Figures released recently by the country’s National Ebola Response Centre (NERC), have added to the controversy surrounding the credibility of the government in managing the Ebola crisis.
And there is now plenty of statistical evidence corroborating the allegation that NERC officials are seriously under-reporting and manipulating the Ebola figures, in the president’s haste to declare the country Ebola free – on the 27th of April, 2015, to coincide with the celebration of the country’s 54th year of independence from British colonial rule. (Photo: Head of NERC – Major Palo Conteh).
But critics say that this strategy is not only dangerous, but reckless, and could lead to another epidemic – if not worse.
With today’s news of a second British military health worker suspected of contracting the virus in Sierra Leone in a space of three days, and the third case in less than two months, questions are being asked as to whether frontline health workers’ risks of exposure to the virus have increased.
Commenting today, a senior official at Public Health England – Prof Paul Cosford, said; “We can confirm that all the appropriate support is being offered to this individual and that strict protocols have been followed to transfer them back to the UK. We would like to emphasise that there is no risk to the general public’s health.”
Mark Francois – the British Minister for the Armed Forces confirmed that the airlifting of the British military health worker, “is entirely a precautionary measure and our priority is the well-being of the individual involved.
“Our personnel receive the highest standard of training and briefing prior to deployment.”
There are also questions now, as to whether Sierra Leonean health workers have learnt a bitter lesson from experience, and are therefore now far better at managing the risks, especially following the deaths of more than 30% of the country’s top 30 doctors and over 200 nurses in the last eight months.
It is now more than a month since the death of Dr.

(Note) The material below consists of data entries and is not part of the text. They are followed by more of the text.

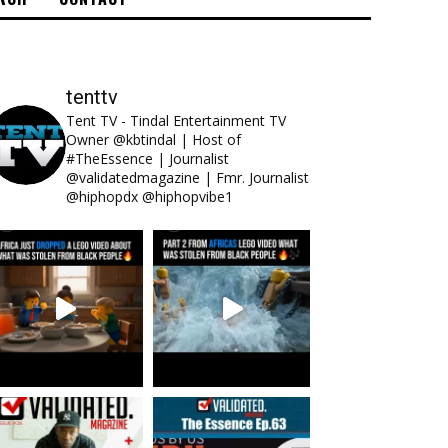
tenttv
Tent TV - Tindal Entertainment TV
Owner @kbtindal | Host of
#TheEssence | Journalist
@validatedmagazine | Fmr. Journalist
@hiphopdx @hiphopvibe1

Willoughby – a senior Sierra Leonean physician, after contracting the virus in December.
Prior to his death, junior doctors and media campaigners had lobbied and protested long and hard for changes in work practices, improved working conditions, better protective wear, and reduced patient-doctor ratio.
And it seems, with the implementation of some of these changes and a greater awareness among doctors and health workers of the importance of taking responsibility for personal safety as well as the safety of others, there has been a marked decline in the number and frequency of indigenous health care staff contracting the virus.
But many would argue that this welcomed reduction is due to the overall impact of the increased number of overseas health care staff now sharing the workload with their Sierra Leonean counterparts, as well as the increased number of holding and treatment beds across the country.
Whilst the Koroma government may be aiming for a zero reported new cases before the 27th of April 2015, by any means necessary – including the manipulation of the Ebola statistics, in Liberia today over 30,000 volunteers are lining up to take part in the trialing of a possible vaccine for Ebola.
GSK – the producers of the prototype vaccine, have received approval from the World Health Organisation to speed up the trial process and by-passed some of the bureaucratic and usually stringent clinical procedures to find a cure for Ebola.
It is not certain whether the world may now be at the cusp of a medical breakthrough in neighbouring Liberia with these trials, but what is clear is that without a cost effective vaccine, the government of Sierra Leone may just as well be advised to stop massaging Ebola away by ‘cooking the figures’.
The Koroma government must instead focus attention on reducing infection and transmission, especially in Bombali, Kono, and Port Loko – the three strategic districts that are homes to the president, the vice president, and the minister of information, respectively; and of course the capital Freetown.
If the three top leaders in Sierra Leone – president Koroma, vice president Sumana, and information minister Alpha Kanu, cannot succeed in driving Ebola out of their respective districts – Bombali, Kono, Port Loko, then what chance of success in managing the crisis in the country?
Will they be capable of steering the country into full recovery and prosperity, after Ebola? Highly unlikely.